So my favorite candy bar is a snickers bar. So when I decided to make this cake I was excited to combine all these flavors together Chocolate.........Peanuts.......and caramel, oh my!!
Snickers Cake w/ a caramel apple on top
 Chocolate Cake: make three cake layers
adapted from:Hershey's Special Dark Cocoa

2 c. sugar
1-3/4 c all purpose flour (I do the 1 cup all purpose and the 3/4 c cake flour)
3/4 c special Dark cocoa powder
1 1/2 tsp baking powder
1 1/2 tsp baking soda
1 tsp salt
(mix all of these together in the mixer first)
2 eggs
1 c milk
1/2 c vegetable oil
2 tsp vanilla extract
(mix all of these together in a med. size bowl)
1 cup boiling water

Directions:  Oven 350 degree
1. Mix all the dry ingredients together in the mixer bowl.  Be careful it will spray every where if to fast.
2. Mix all wet ingredients in a med. bowl expect the boiling water.  Slowly add to dry ingredients until mixed well.
3. Add the boiling water very very slowly.
4. Pan preparation:  Spray pan with spray oil, line the bottom with parchment paper, then fill with cake batter. You will need to separate batter into thirds. 
5. Bake 30-35 minutes, remove from oven, allow to cool for 5 minutes, and then remove from pan. 

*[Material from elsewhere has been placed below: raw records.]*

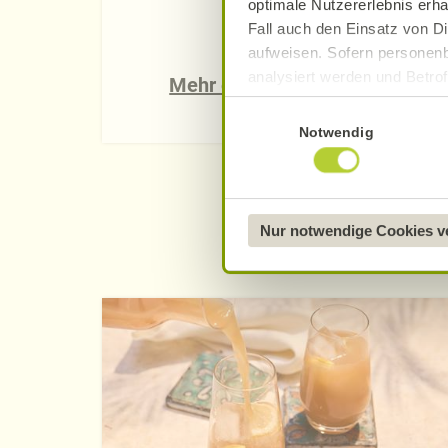
optimale Nutzererlebnis erha
Fall auch den Einsatz von Di
aufweisen. Sofern personenb
analysiert werden und Betrof
Mehr erfahren
Datenverarbeitung und -überm
Einwilligungsauswahl
Datenschutzerklärung
.
Notwendig
Näheres über uns erfahren 
Nur notwendige Cookies 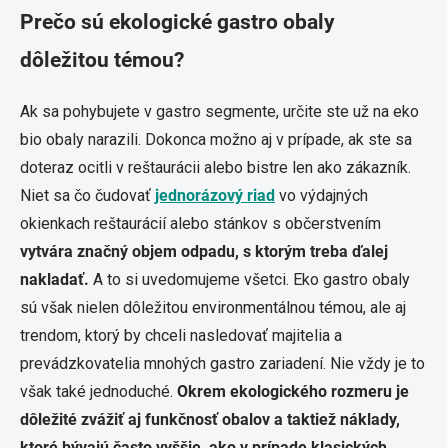
Prečo sú ekologické gastro obaly
dôležitou témou?
Ak sa pohybujete v gastro segmente, určite ste už na eko
bio obaly narazili. Dokonca možno aj v prípade, ak ste sa
doteraz ocitli v reštaurácii alebo bistre len ako zákazník.
Niet sa čo čudovať
jednorázový riad
vo výdajných
okienkach reštaurácií alebo stánkov s občerstvením
vytvára značný objem odpadu, s ktorým treba ďalej
nakladať.
A to si uvedomujeme všetci. Eko gastro obaly
sú však nielen dôležitou environmentálnou témou, ale aj
trendom, ktorý by chceli nasledovať majitelia a
prevádzkovatelia mnohých gastro zariadení. Nie vždy je to
však také jednoduché.
Okrem ekologického rozmeru je
dôležité zvážiť aj funkčnosť obalov a taktiež náklady,
ktoré bývajú často vyššie, ako v prípade klasických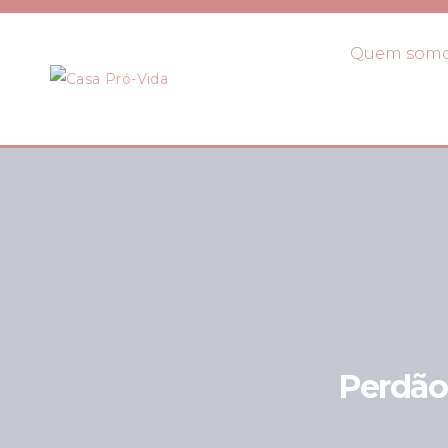
Quem som
Perdão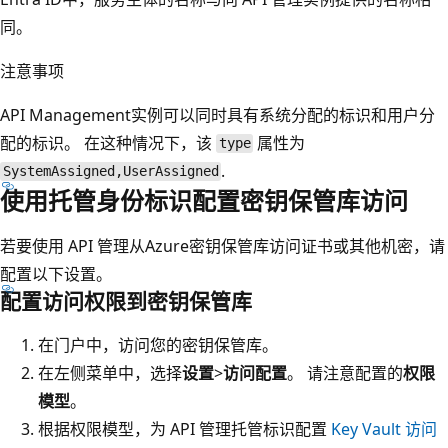
同。
注意事项
API Management实例可以同时具有系统分配的标识和用户分
配的标识。 在这种情况下，该
属性为
type
.
SystemAssigned,UserAssigned
使用托管身份标识配置密钥保管库访问
若要使用 API 管理从Azure密钥保管库访问证书或其他机密，请
配置以下设置。
配置访问权限到密钥保管库
在门户中，访问您的密钥保管库。
在左侧菜单中，选择
设置
>
访问配置
。 请注意配置的
权限
模型
。
根据权限模型，为 API 管理托管标识配置
Key Vault 访问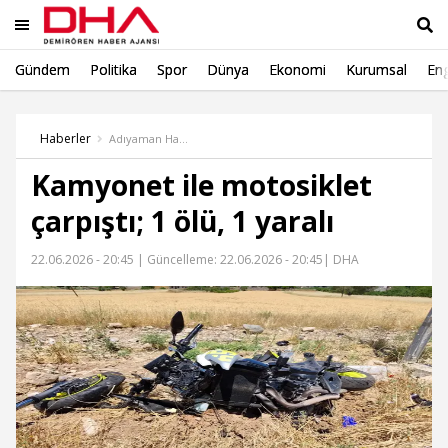
Gündem
Politika
Spor
Dünya
Ekonomi
Kurumsal
Eng
Ara
Haberler
Adıyaman Haber
Kamyonet ile motosiklet
çarpıştı; 1 ölü, 1 yaralı
22.06.2026 - 20:45 |
Güncelleme: 22.06.2026 - 20:45
| DHA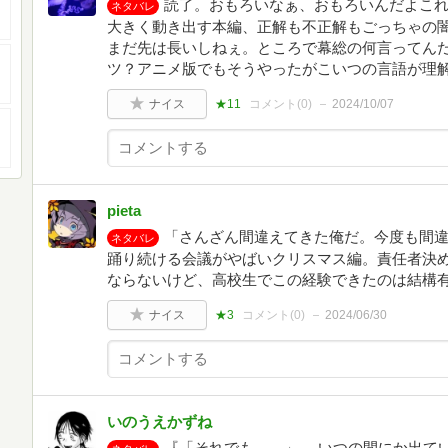
読了。おもろいなぁ、おもろいんだよこ
ネタバレ
大きく動き出す本編、正解も不正解もごっちゃの闇
まだ先は長いしねぇ。ところで幕総の何言ってん
ツ？アニメ版でもそうやったがこいつの言語が理解(
ナイス
★11
コメント(
0
)
2024/10/07
pieta
「さんざん間違えてきた俺だ。今度も間
ネタバレ
踊り続ける会議がやばいクリスマス編。責任者決
ならないけど、高校生でこの経験できたのは結構
ナイス
★3
コメント(
0
)
2024/06/30
いのうえかずね
『「それでも……」 いつの間にか出て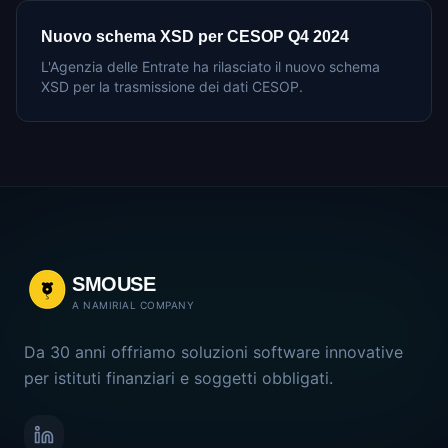
Nuovo schema XSD per CESOP Q4 2024
L'Agenzia delle Entrate ha rilasciato il nuovo schema
XSD per la trasmissione dei dati CESOP.
SMOUSE
A NAMIRIAL COMPANY
Da 30 anni offriamo soluzioni software innovative
per istituti finanziari e soggetti obbligati.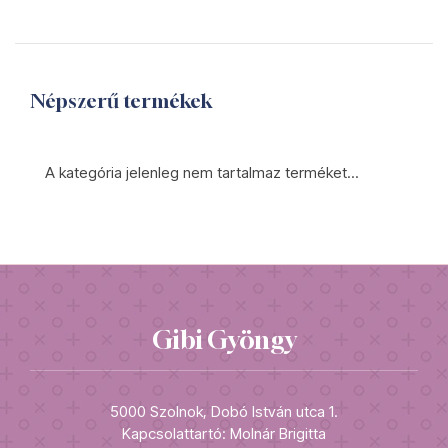
Népszerű termékek
A kategória jelenleg nem tartalmaz terméket...
Gibi Gyöngy
5000 Szolnok, Dobó István utca 1.
Kapcsolattartó: Molnár Brigitta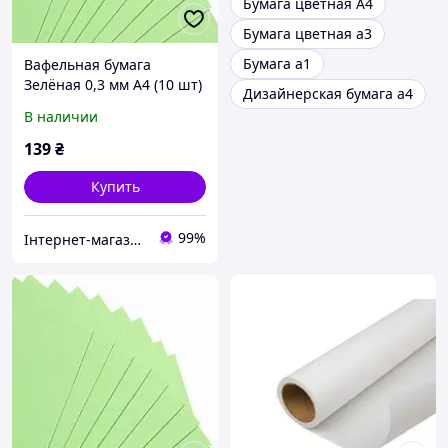
Бумага цветная А4
Бумага цветная а3
Бумага а1
Вафельная бумага
Зелёная 0,3 мм А4 (10 шт)
Дизайнерская бумага а4
ТМ Cit Company
В наличии
139
₴
Купить
99%
Інтернет-магазин "УкрПласт"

Cake layers with Peanut butter frosting filling



Peanut Butter Frosting:
1/2 cup softened unsalted butter
1 cup creamy peanut butter
4 cups shifted powder sugar
4-6 tbs heavy whipping cream

Directions:
1. Whip the softened butter in the mixer with the whisk attachment (about 2-3 minutes)
2. Add the peanut butter and whip (about 2 minutes) scrap the sides of the bowl
3. With mixer at the slowest speed Add one cup of powder sugar then 1 tbs of heavy whipping cream.  Continue till all sugar is gone.  If the frosting is super thick add at least one or two more tbs of cream.  Whip for another 2 minutes

Once Cake is completely cooled level the tops and begin to build: Cake, frosting, cake, frosting, and the last cake.   Smooth out the frosting around the layers and place into the fridge.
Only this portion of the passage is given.